Sと金之助は子供の時から友達だった。金之助は中学にいた頃から哲学的なことなどよく考えていた。しかしSの方はあまり哲学には興味がなかったようだ。二人はまじめな性格で、同じ個人主義ということもあって、よく気が合った。しかし最近、金之助は、何でも自分で背負い込むようになり、感傷的になっていた。それはもう神経衰弱と言えるほどだった。

そこでSは金之助が少しでも他人と接することができるようにと、彼が静や奥さんとできるだけ話す機会をつくってあげた。そのおかげで、初めはあまりこの家になじめなかった金之助だったが、次第に慣れ、心を開くようになっていった。しかし、Sは静のことが好きだったので、金之助が静と親しくなっていくことに嫉妬するようになっていった。

夏休みにSは金之助に房州へ行こうと誘った。彼は行きたくないと言ったが、Sは金之助を残して行きたくなかった。静と金之助が親しくなっていくのが耐えられなかったからである。だから無理やり連れて行くことにした。

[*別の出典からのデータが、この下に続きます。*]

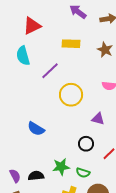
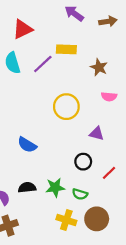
brown star: (105, 50) -> (99, 67), moved
purple line: (50, 71) -> (43, 64), moved
black semicircle: (36, 176) -> (27, 187), moved

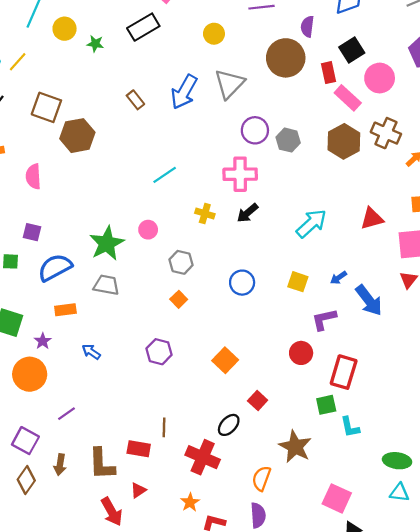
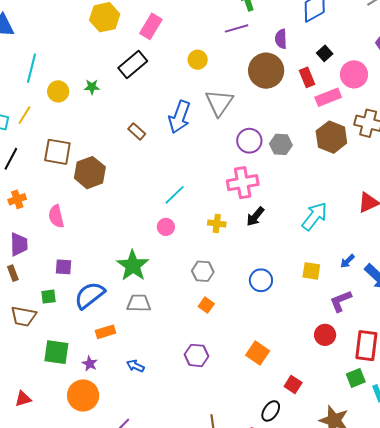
yellow circle: (65, 29) -> (58, 91), moved
black square: (352, 50) -> (325, 53), size x0.7
pink rectangle: (348, 98) -> (328, 97), turned -55
pink circle: (148, 230) -> (166, 227), moved

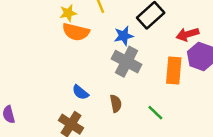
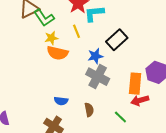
red arrow: (188, 34) -> (140, 100), moved
blue semicircle: (80, 92) -> (61, 101), turned -32

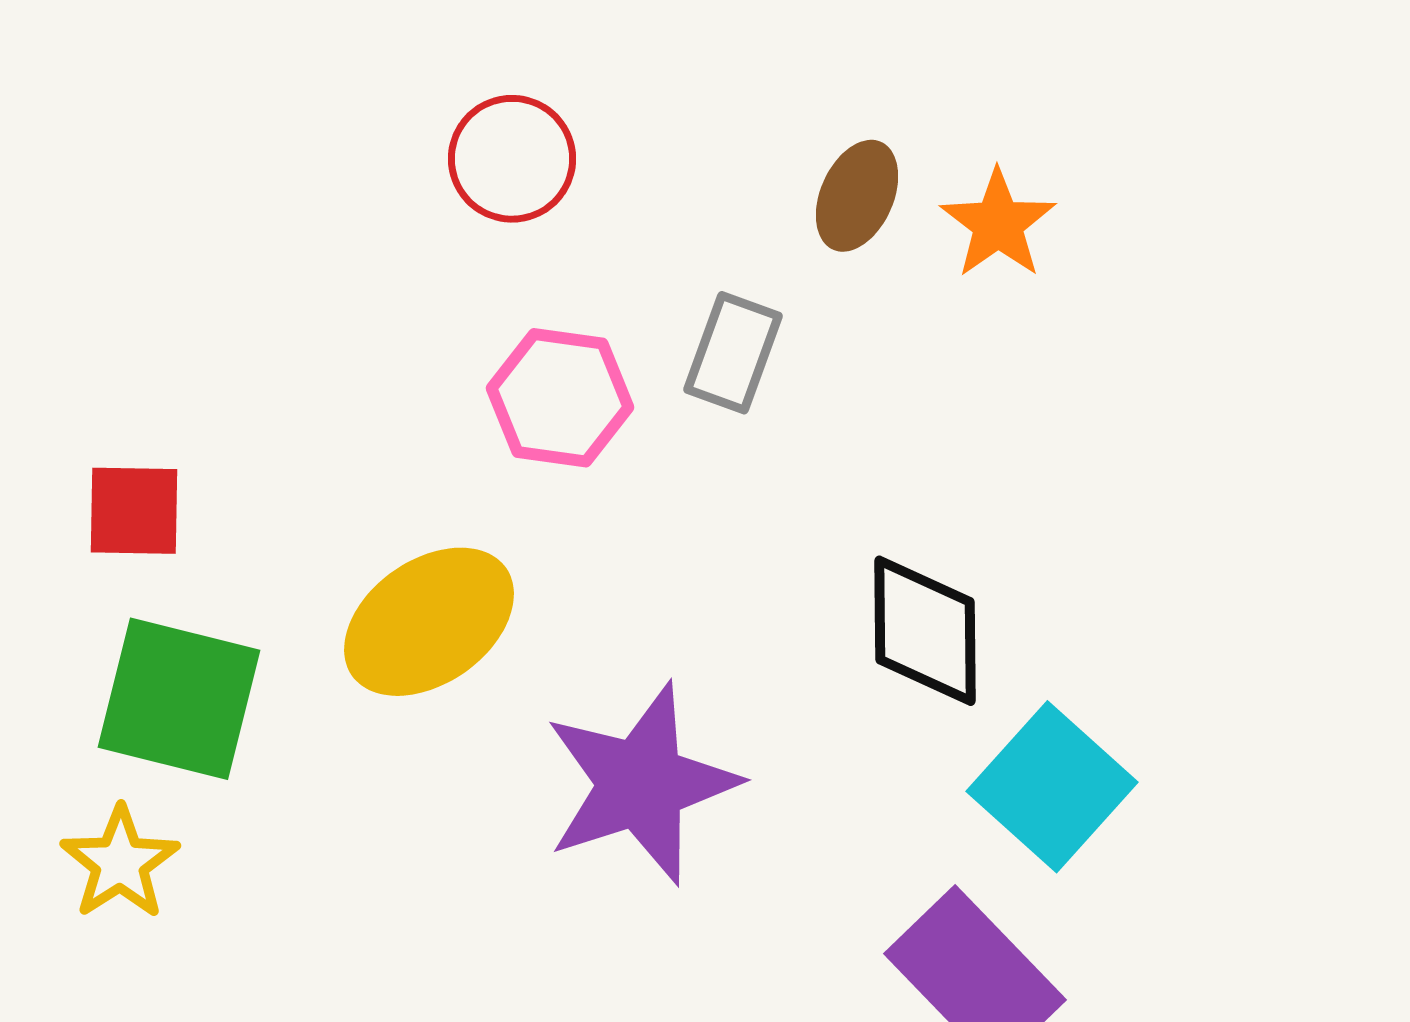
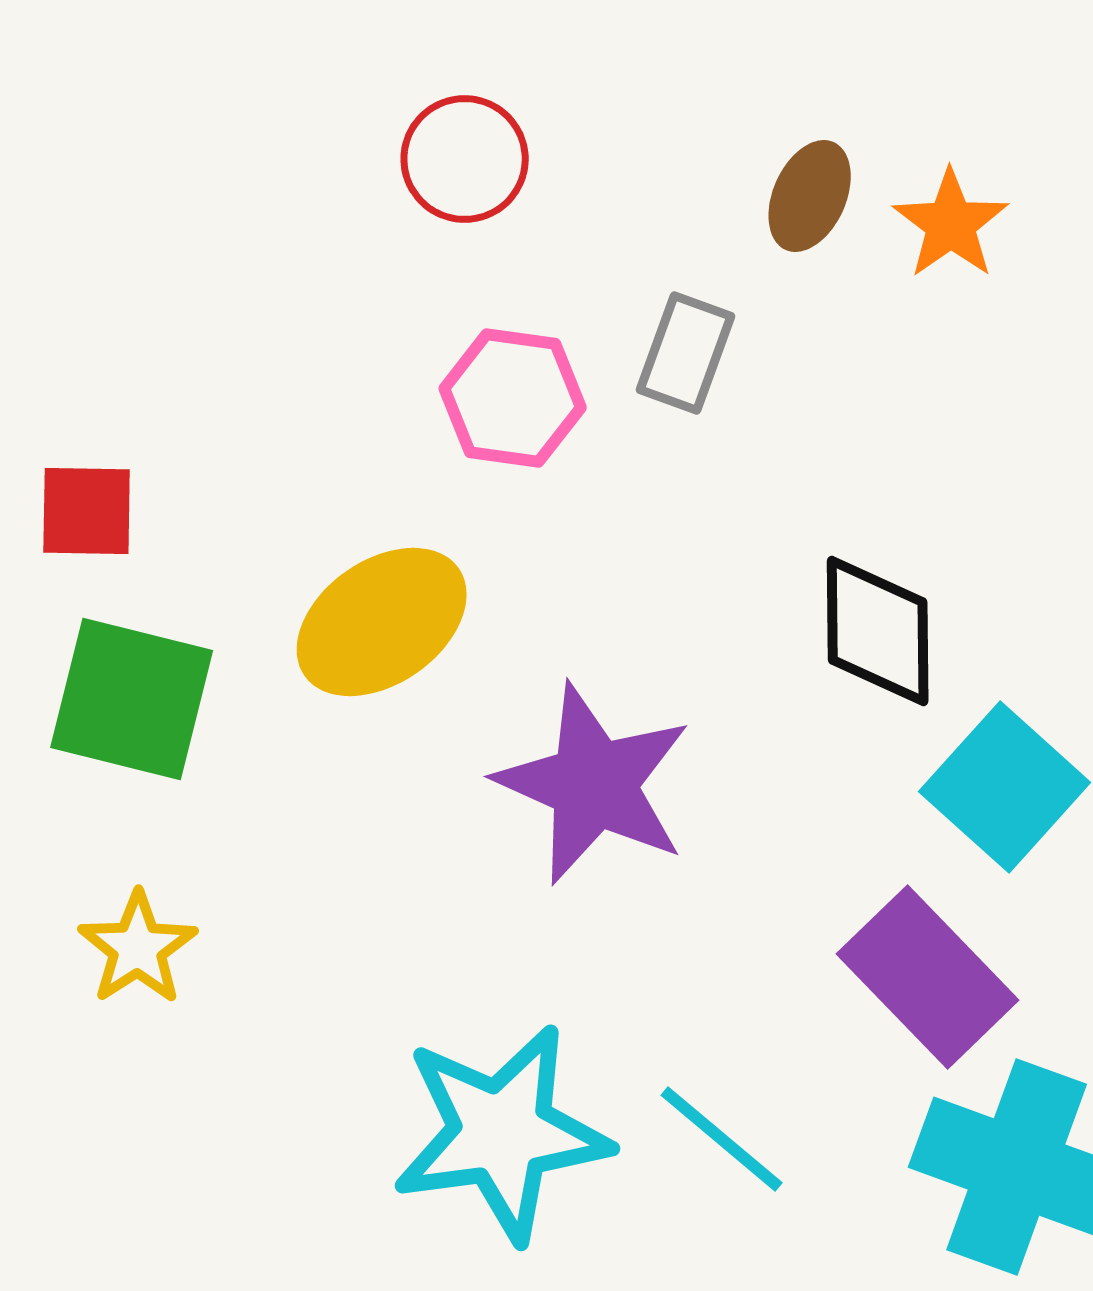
purple star: (641, 784) -> (594, 784), turned -30
yellow star: (120, 863) -> (138, 948), moved

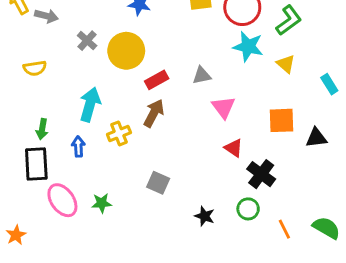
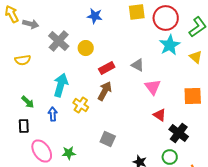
gray cross: (87, 41) -> (59, 41), size x1.5
cyan star: (248, 46) -> (170, 45), turned 30
yellow circle: (126, 51) -> (86, 48), size x0.6
gray triangle: (202, 75) -> (138, 65), turned 40
green arrow: (42, 129) -> (28, 102), turned -56
yellow cross: (119, 133) -> (81, 105), turned -35
black rectangle: (36, 164) -> (24, 126), size x0.6

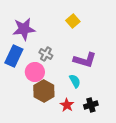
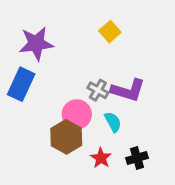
gray cross: (46, 54) -> (98, 90), moved
pink circle: (35, 72) -> (77, 114), moved

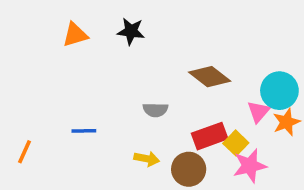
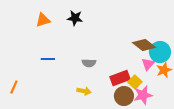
brown diamond: (210, 77) -> (144, 45), moved
blue line: (84, 131) -> (48, 59), moved
brown circle: (189, 169) -> (124, 96), moved

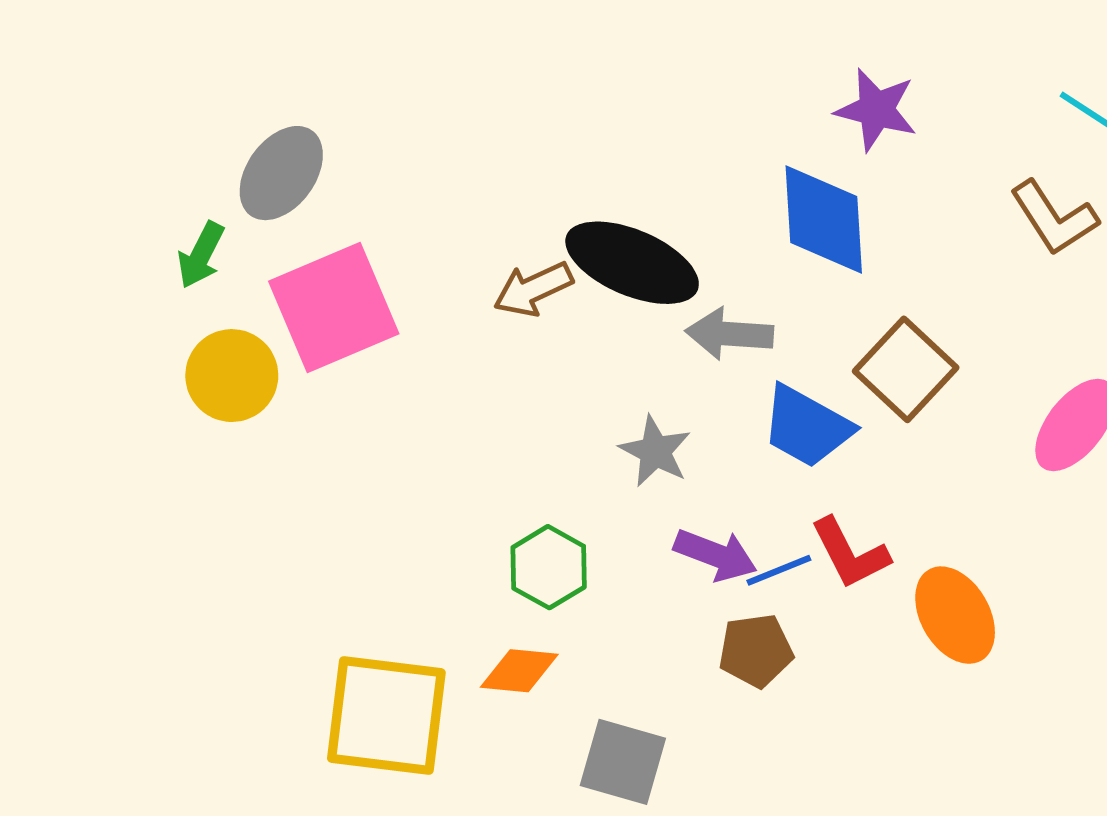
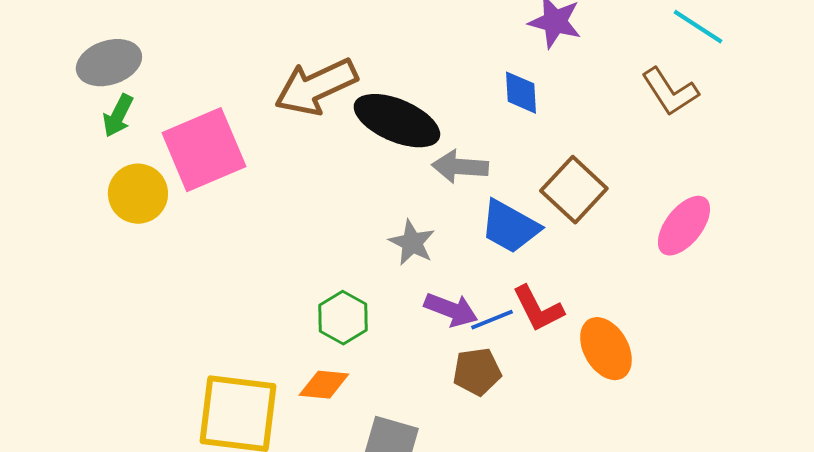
gray ellipse: (281, 173) -> (109, 63), moved, turned 36
blue diamond: (824, 219) -> (521, 93), size x0.6
brown arrow: (533, 289) -> (316, 87), moved, size x1.6

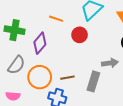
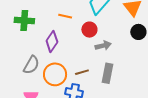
green cross: (15, 30) -> (24, 20), moved
gray arrow: (110, 63) -> (103, 46), moved

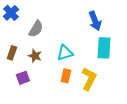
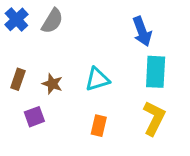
gray semicircle: (36, 29) -> (52, 21), moved
orange rectangle: (66, 76) -> (99, 126), moved
yellow L-shape: (89, 79) -> (154, 118), moved

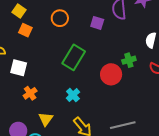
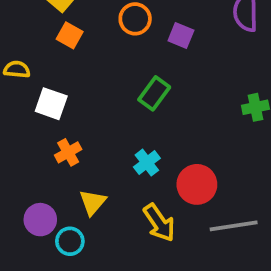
purple square: (97, 23) -> (181, 36), moved
green rectangle: (74, 57) -> (154, 93), size x0.7
red circle: (111, 74) -> (197, 184), moved

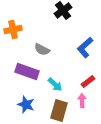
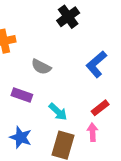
purple rectangle: (27, 72) -> (22, 95), size x0.7

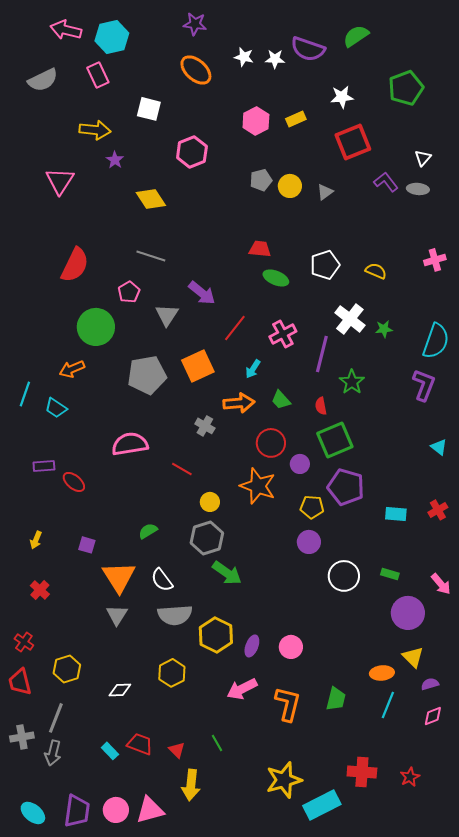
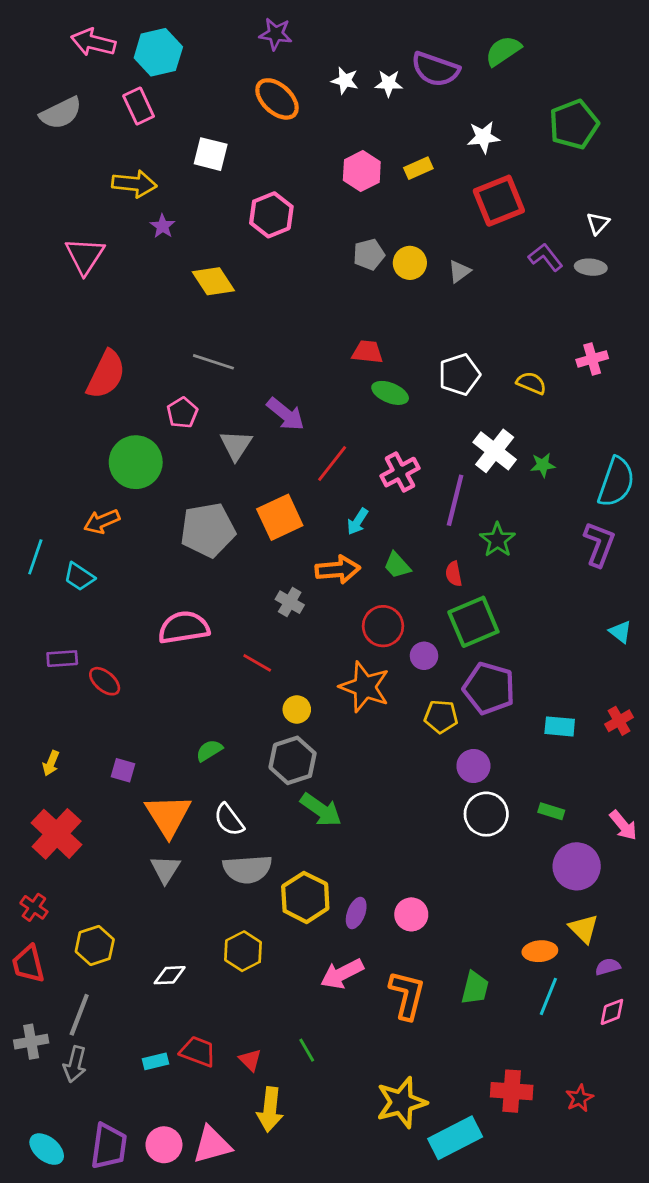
pink cross: (435, 260) -> (592, 359), moved
purple circle: (309, 542) -> (473, 766), moved
red cross: (40, 590) -> (57, 834), size x1.8
cyan rectangle: (110, 751) -> (155, 1061), turned -60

房州の保田に行ったが、そこは生臭くて、Sは嫌になった。そこで彼らは富浦に行き、そこからまた那古に移った。そこで金之助は海岸の岩の上に座り、景色を眺めていた。退屈だったSは金之助に

「僕が君を海の中に落としたらどうする」

と聞いた。すると金之助は

「ちょうどいいからやってくれ」

と冗談を返した。金之助の神経衰弱は、Sの努力のおかげでだいぶ良くなったらしい。しかし、それとは逆にSは金之助のことを憎むようになった。そして金之助はSが静のことを好きだということに気づいてなかった。